I admitted to Mosquitos and ticks as being intolerable to others. Especially ticks which are just dangerous. And the wife hates mosquitos and those annoying flying beetles which I refuse to crush.
But Muz mentioned ants. While I think ants are really neat and I try not to step on them or subject them to the old magnifying glass, boiling water or gasoline on the anthill.. I have to admit I damn near almost did when I discovered that hundreds of carpenter ants had moved in to the house we moved into, which is on the edge of a woodland. Specifically, they were up behind the frame to the garage door having a buffet.
But that's not all. Realizing we had a problem, my wife called Terminex, although she knows I abhor insecticides, herbicides, etc. I had to agree with her. We had to protect our investment. When the Terminex guy came out he pointed out to me that
my beloved 200 year old Shag Bark Hickory was infested with carpenter ants, and that probably was where they had come from. I was perturbed. So he sprayed a pheromone laced poison and said it might help but that someday the tree would probably come down. My Heart Tree. One of the living things that so attracted me to the property.
Then June 29th, 2012 came and with it a little weather phenomena called a Derecho. Certainly a weather event never heard of here in Ohio. I had picked up my 2 & half year old son from daycare and as we wound down the country roads the light took on an strange yellow quality, like tornado weather. Then the wind kicked up and branches started crashing onto the road, luckily the big ones were landing behind us.
Right as we pulled in front of the garage, I'll never forget looking over towards the woods and seeing 90-100mph+ winds literally corkscrewing the trees all around us. Three seconds later my beloved Shag Bark made a thumping, cracking sound, broke five feet up the trunk and came crashing down. It came to rest just one foot from the house, only damaging part of the second floor gutter. Most everything else, nothing irreplaceable, and amazingly no other trees, was obliterated.

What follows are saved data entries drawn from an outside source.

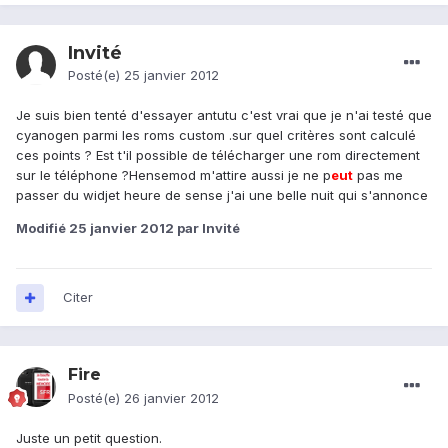
Invité
Posté(e)
25 janvier 2012
Je suis bien tenté d'essayer antutu c'est vrai que je n'ai testé que
cyanogen parmi les roms custom .sur quel critères sont calculé
ces points ? Est t'il possible de télécharger une rom directement
sur le téléphone ?Hensemod m'attire aussi je ne p
eu
t
pas me
passer du widjet heure de sense j'ai une belle nuit qui s'annonce
Modifié
25 janvier 2012
par Invité
Citer
Fire
Posté(e)
26 janvier 2012
Juste un petit question.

The truck was five feet in diameter and the tree was estimated by the arborist to be hundred feet tall or more and well over 200 years old, making it one of the oldest trees in the region by a longshot.
In short, when I see one of those carpenter ants trucking across the carpet, I'm not so naive now. I know what he's up to and he gets the 'boot', if you know what I mean. I feel like a hypocrite but damn, I learned my lesson. I do my best. And I found that the ants are building another hill... but I also found that Mama Shag Bark has children all around.